**PROVIDED ENTRIES**
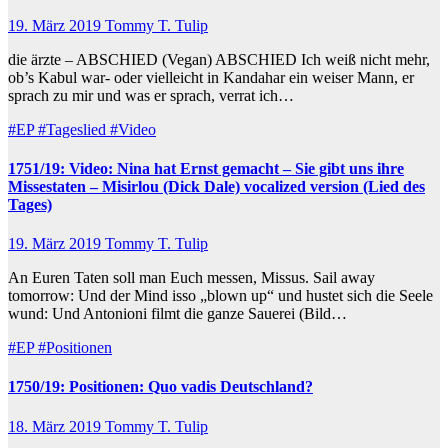
19. März 2019
Tommy T. Tulip
die ärzte – ABSCHIED (Vegan) ABSCHIED Ich weiß nicht mehr,
ob’s Kabul war- oder vielleicht in Kandahar ein weiser Mann, er
sprach zu mir und was er sprach, verrat ich…
#EP
#Tageslied
#Video
1751/19: Video: Nina hat Ernst gemacht – Sie gibt uns ihre
Missestaten – Misirlou (Dick Dale) vocalized version (Lied des
Tages)
19. März 2019
Tommy T. Tulip
An Euren Taten soll man Euch messen, Missus. Sail away
tomorrow: Und der Mind isso „blown up“ und hustet sich die Seele
wund: Und Antonioni filmt die ganze Sauerei (Bild…
#EP
#Positionen
1750/19: Positionen: Quo vadis Deutschland?
18. März 2019
Tommy T. Tulip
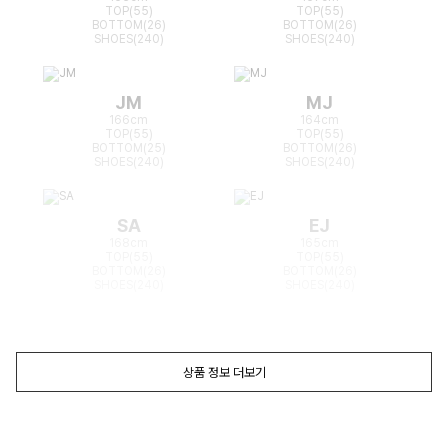
TOP(55)
TOP(55)
BOTTOM(26)
BOTTOM(26)
SHOES(240)
SHOES(240)
JM
MJ
166cm
164cm
TOP(55)
TOP(55)
BOTTOM(25)
BOTTOM(26)
SHOES(240)
SHOES(240)
SA
EJ
168cm
165cm
TOP(55)
TOP(55)
BOTTOM(26)
BOTTOM(26)
SHOES(240)
SHOES(240)
상품 정보 더보기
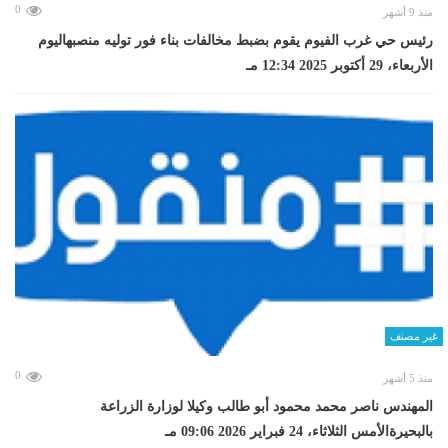
0
منذ 9 أشهر
رئيس حي غرب الفيوم يقوم بضبط مخالفات بناء فور توليه منصبهاليوم
الأربعاء، 29 أكتوبر 2025 12:34 مـ
غير مصنف
0
منذ 5 أشهر
المهندس ناصر محمد محمود أبو طالب وكيلا لوزارة الزراعة
بالبحيرةالأمس الثلاثاء، 24 فبراير 2026 09:06 مـ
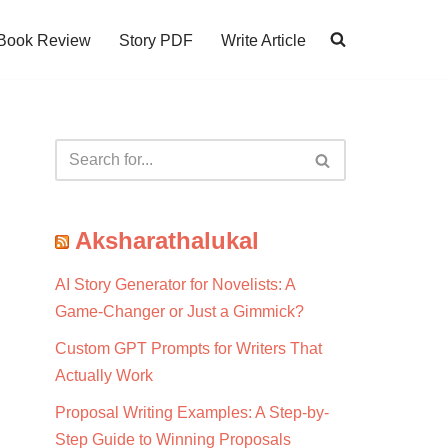
Book Review
Story PDF
Write Article
Aksharathalukal
AI Story Generator for Novelists: A
Game-Changer or Just a Gimmick?
Custom GPT Prompts for Writers That
Actually Work
Proposal Writing Examples: A Step-by-
Step Guide to Winning Proposals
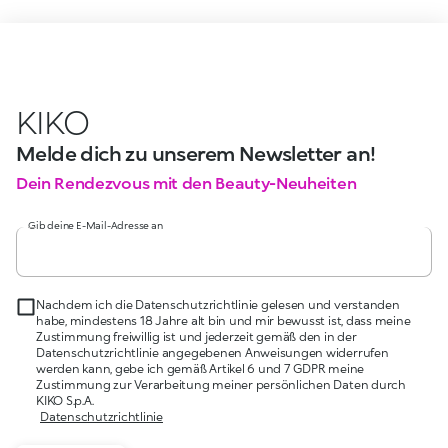
KIKO
Melde dich zu unserem Newsletter an!
Dein Rendezvous mit den Beauty-Neuheiten
Gib deine E-Mail-Adresse an
Nachdem ich die Datenschutzrichtlinie gelesen und verstanden
habe, mindestens 18 Jahre alt bin und mir bewusst ist, dass meine
Zustimmung freiwillig ist und jederzeit gemäß den in der
Datenschutzrichtlinie angegebenen Anweisungen widerrufen
werden kann, gebe ich gemäß Artikel 6 und 7 GDPR meine
Zustimmung zur Verarbeitung meiner persönlichen Daten durch
KIKO S.p.A.
Datenschutzrichtlinie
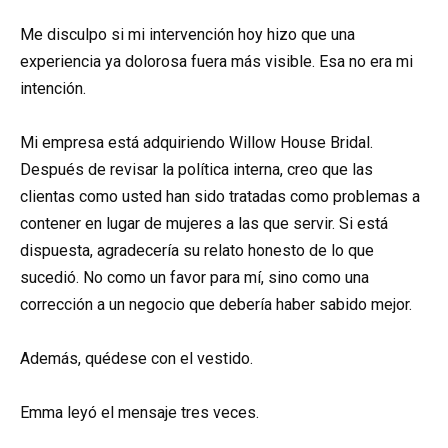
Me disculpo si mi intervención hoy hizo que una
experiencia ya dolorosa fuera más visible. Esa no era mi
intención.
Mi empresa está adquiriendo Willow House Bridal.
Después de revisar la política interna, creo que las
clientas como usted han sido tratadas como problemas a
contener en lugar de mujeres a las que servir. Si está
dispuesta, agradecería su relato honesto de lo que
sucedió. No como un favor para mí, sino como una
corrección a un negocio que debería haber sabido mejor.
Además, quédese con el vestido.
Emma leyó el mensaje tres veces.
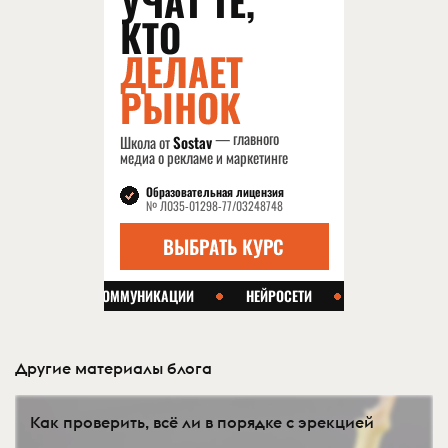
Другие материалы блога
Как проверить, всё ли в порядке с эрекцией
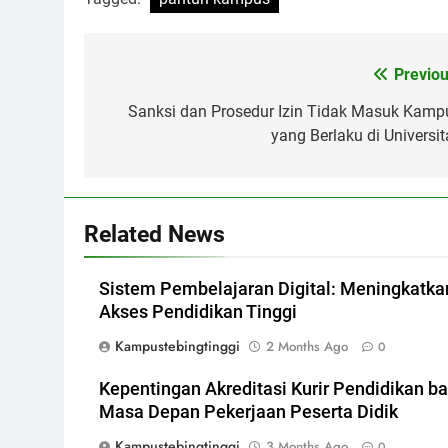
Post
Previou
navigation
Sanksi dan Prosedur Izin Tidak Masuk Kamp
yang Berlaku di Universit
Related News
Sistem Pembelajaran Digital: Meningkatka
Akses Pendidikan Tinggi
Kampustebingtinggi
2 Months Ago
0
Kepentingan Akreditasi Kurir Pendidikan ba
Masa Depan Pekerjaan Peserta Didik
Kampustebingtinggi
3 Months Ago
0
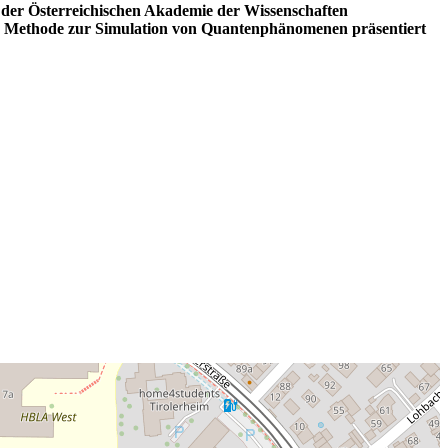
 der Österreichischen Akademie der Wissenschaften
 neue Methode zur Simulation von Quantenphänomenen präsentiert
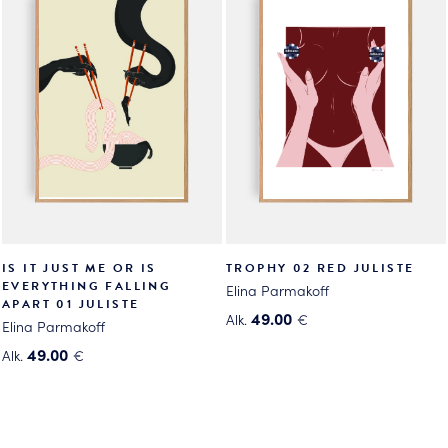
useampi
useampi
muunnelma.
muunnelma.
Voit
Voit
tehdä
tehdä
valinnat
valinnat
tuotteen
tuotteen
sivulla.
sivulla.
IS IT JUST ME OR IS
TROPHY 02 RED JULISTE
EVERYTHING FALLING
Elina Parmakoff
APART 01 JULISTE
49.00
Alk.
€
Elina Parmakoff
Tällä
49.00
Alk.
€
tuotteella
Tällä
on
tuotteella
useampi
on
muunnelma.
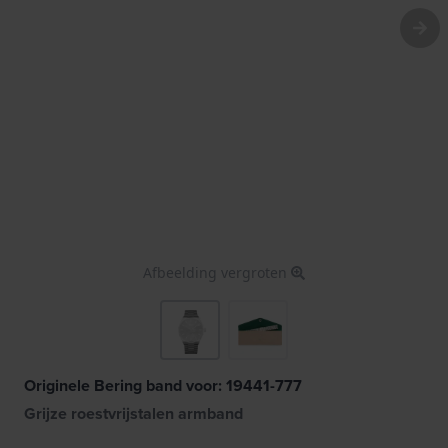
Afbeelding vergroten
Originele Bering band voor: 19441-777
Grijze roestvrijstalen armband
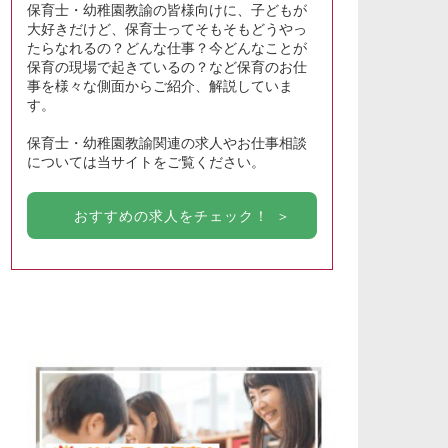
保育士・幼稚園教諭の皆様向けに、子どもが
大好きだけど、保育士ってそもそもどうやっ
たらなれるの？どんな仕事？今どんなことが
保育の現場で起きているの？など保育のお仕
事を様々な側面からご紹介、解説していま
す。
保育士・幼稚園教諭関連の求人やお仕事相談
については当サイトをご覧ください。
おすすめの求人をチェック！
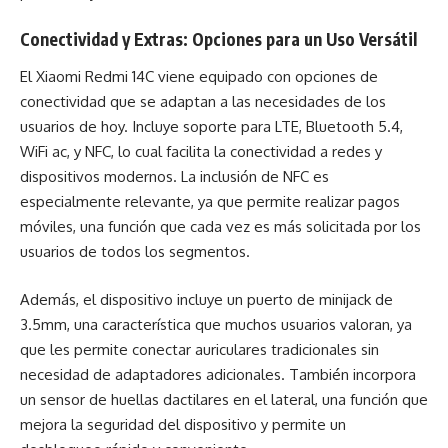
Conectividad y Extras: Opciones para un Uso Versátil
El Xiaomi Redmi 14C viene equipado con opciones de
conectividad que se adaptan a las necesidades de los
usuarios de hoy. Incluye soporte para LTE, Bluetooth 5.4,
WiFi ac, y NFC, lo cual facilita la conectividad a redes y
dispositivos modernos. La inclusión de NFC es
especialmente relevante, ya que permite realizar pagos
móviles, una función que cada vez es más solicitada por los
usuarios de todos los segmentos.
Además, el dispositivo incluye un puerto de minijack de
3.5mm, una característica que muchos usuarios valoran, ya
que les permite conectar auriculares tradicionales sin
necesidad de adaptadores adicionales. También incorpora
un sensor de huellas dactilares en el lateral, una función que
mejora la seguridad del dispositivo y permite un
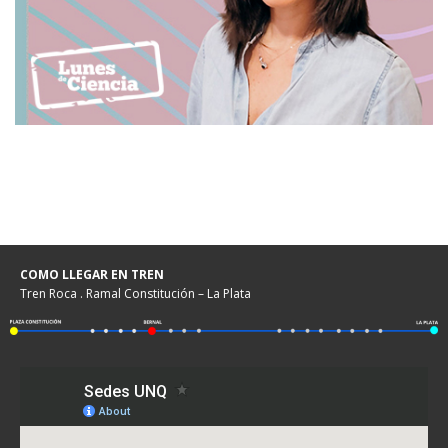
COMO LLEGAR EN TREN
Tren Roca . Ramal Constitución – La Plata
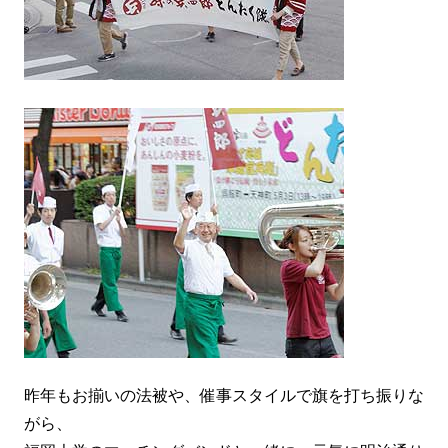
昨年もお揃いの法被や、催事スタイルで旗を打ち振りな
がら、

**REQUIREMENT**
The entries are to be transcribed word for word, without their images.

**RESPONSE TO THE TASK**
19. März 2019
Tommy T. Tulip
die ärzte – ABSCHIED (Vegan) ABSCHIED Ich weiß nicht mehr,
ob’s Kabul war- oder vielleicht in Kandahar ein weiser Mann, er
sprach zu mir und was er sprach, verrat ich…
#EP
#Tageslied
#Video
1751/19: Video: Nina hat Ernst gemacht – Sie gibt uns ihre
Missestaten – Misirlou (Dick Dale) vocalized version (Lied des
Tages)
19. März 2019
Tommy T. Tulip
An Euren Taten soll man Euch messen, Missus. Sail away
tomorrow: Und der Mind isso „blown up“ und hustet sich die Seele
wund: Und Antonioni filmt die ganze Sauerei (Bild…
#EP
#Positionen
1750/19: Positionen: Quo vadis Deutschland?
18. März 2019
Tommy T. Tulip
TOP(55)
TOP(55)
BOTTOM(26)
BOTTOM(26)
SHOES(240)
SHOES(240)
JM
MJ
166cm
164cm
TOP(55)
TOP(55)
BOTTOM(25)
BOTTOM(26)
SHOES(240)
SHOES(240)
SA
EJ
168cm
165cm
TOP(55)
TOP(55)
BOTTOM(26)
BOTTOM(26)
SHOES(240)
SHOES(240)
상품 정보 더보기
0
منذ 9 أشهر
رئيس حي غرب الفيوم يقوم بضبط مخالفات بناء فور توليه منصبهاليوم
الأربعاء، 29 أكتوبر 2025 12:34 مـ
غير مصنف
0
منذ 5 أشهر
المهندس ناصر محمد محمود أبو طالب وكيلا لوزارة الزراعة
بالبحيرةالأمس الثلاثاء، 24 فبراير 2026 09:06 مـ
Book Review
Story PDF
Write Article
Aksharathalukal
AI Story Generator for Novelists: A
Game-Changer or Just a Gimmick?
Custom GPT Prompts for Writers That
Actually Work
Proposal Writing Examples: A Step-by-
Step Guide to Winning Proposals
KIKO
Melde dich zu unserem Newsletter an!
Dein Rendezvous mit den Beauty-Neuheiten
Gib deine E-Mail-Adresse an
Nachdem ich die Datenschutzrichtlinie gelesen und verstanden
habe, mindestens 18 Jahre alt bin und mir bewusst ist, dass meine
Zustimmung freiwillig ist und jederzeit gemäß den in der
Datenschutzrichtlinie angegebenen Anweisungen widerrufen
werden kann, gebe ich gemäß Artikel 6 und 7 GDPR meine
Zustimmung zur Verarbeitung meiner persönlichen Daten durch
KIKO S.p.A.
Datenschutzrichtlinie
Me disculpo si mi intervención hoy hizo que una
experiencia ya dolorosa fuera más visible. Esa no era mi
intención.
Mi empresa está adquiriendo Willow House Bridal.
Después de revisar la política interna, creo que las
clientas como usted han sido tratadas como problemas a
contener en lugar de mujeres a las que servir. Si está
dispuesta, agradecería su relato honesto de lo que
sucedió. No como un favor para mí, sino como una
corrección a un negocio que debería haber sabido mejor.
Además, quédese con el vestido.
Emma leyó el mensaje tres veces.
Другие материалы блога
Как проверить, всё ли в порядке с эрекцией
Post
Previou
navigation
Sanksi dan Prosedur Izin Tidak Masuk Kamp
yang Berlaku di Universit
Related News
Sistem Pembelajaran Digital: Meningkatka
Akses Pendidikan Tinggi
Kampustebingtinggi
2 Months Ago
0
Kepentingan Akreditasi Kurir Pendidikan ba
Masa Depan Pekerjaan Peserta Didik
Kampustebingtinggi
3 Months Ago
0
 der Österreichischen Akademie der Wissenschaften
 neue Methode zur Simulation von Quantenphänomenen präsentiert
useampi
useampi
muunnelma.
muunnelma.
Voit
Voit
tehdä
tehdä
valinnat
valinnat
tuotteen
tuotteen
sivulla.
sivulla.
IS IT JUST ME OR IS
TROPHY 02 RED JULISTE
EVERYTHING FALLING
Elina Parmakoff
APART 01 JULISTE
49.00
Alk.
€
Elina Parmakoff
Tällä
49.00
Alk.
€
tuotteella
Tällä
on
tuotteella
useampi
on
muunnelma.
Afbeelding vergroten
Originele Bering band voor: 19441-777
Grijze roestvrijstalen armband
保育士・幼稚園教諭の皆様向けに、子どもが
大好きだけど、保育士ってそもそもどうやっ
たらなれるの？どんな仕事？今どんなことが
保育の現場で起きているの？など保育のお仕
事を様々な側面からご紹介、解説していま
す。
保育士・幼稚園教諭関連の求人やお仕事相談
については当サイトをご覧ください。
おすすめの求人をチェック！
Conectividad y Extras: Opciones para un Uso Versátil
El Xiaomi Redmi 14C viene equipado con opciones de
conectividad que se adaptan a las necesidades de los
usuarios de hoy. Incluye soporte para LTE, Bluetooth 5.4,
WiFi ac, y NFC, lo cual facilita la conectividad a redes y
dispositivos modernos. La inclusión de NFC es
especialmente relevante, ya que permite realizar pagos
móviles, una función que cada vez es más solicitada por los
usuarios de todos los segmentos.
Además, el dispositivo incluye un puerto de minijack de
3.5mm, una característica que muchos usuarios valoran, ya
que les permite conectar auriculares tradicionales sin
necesidad de adaptadores adicionales. También incorpora
un sensor de huellas dactilares en el lateral, una función que
mejora la seguridad del dispositivo y permite un
COMO LLEGAR EN TREN
Tren Roca . Ramal Constitución – La Plata
昨年もお揃いの法被や、催事スタイルで旗を打ち振りな
がら、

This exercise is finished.